Take the data below and extract the lines from the one with "Работаем с НДС" to the one with "ве Ла Лиги грозит отстранение за раскрытие", inclusive, exactly as written.

*** DATASET ***

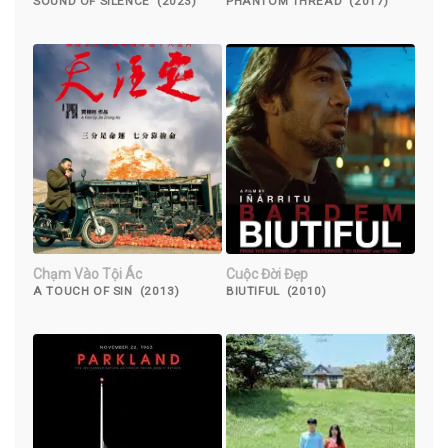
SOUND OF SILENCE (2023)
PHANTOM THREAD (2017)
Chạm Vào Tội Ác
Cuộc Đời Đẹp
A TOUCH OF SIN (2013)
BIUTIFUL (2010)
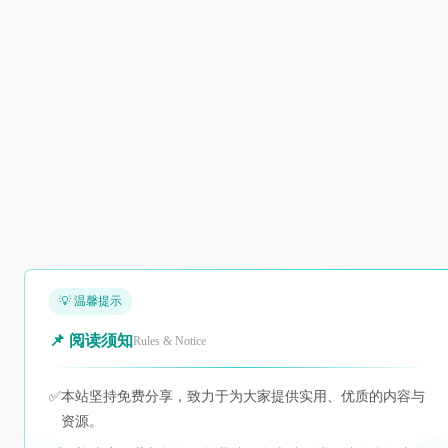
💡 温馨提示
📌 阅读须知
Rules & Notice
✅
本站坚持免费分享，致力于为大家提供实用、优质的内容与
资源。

***
*** DATASET ***

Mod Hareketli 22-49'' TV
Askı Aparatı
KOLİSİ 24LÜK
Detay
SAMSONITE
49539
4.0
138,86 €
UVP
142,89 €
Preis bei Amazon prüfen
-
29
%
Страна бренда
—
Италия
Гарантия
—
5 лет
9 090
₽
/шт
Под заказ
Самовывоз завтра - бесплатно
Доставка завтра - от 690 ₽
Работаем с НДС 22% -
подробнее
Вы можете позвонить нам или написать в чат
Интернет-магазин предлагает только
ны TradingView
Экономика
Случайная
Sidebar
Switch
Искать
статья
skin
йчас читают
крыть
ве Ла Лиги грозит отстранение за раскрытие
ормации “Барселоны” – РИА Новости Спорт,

***

- RESULT OF THE EXERCISE
Работаем с НДС 22% -
подробнее
Вы можете позвонить нам или написать в чат
Интернет-магазин предлагает только
ны TradingView
Экономика
Случайная
Sidebar
Switch
Искать
статья
skin
йчас читают
крыть
ве Ла Лиги грозит отстранение за раскрытие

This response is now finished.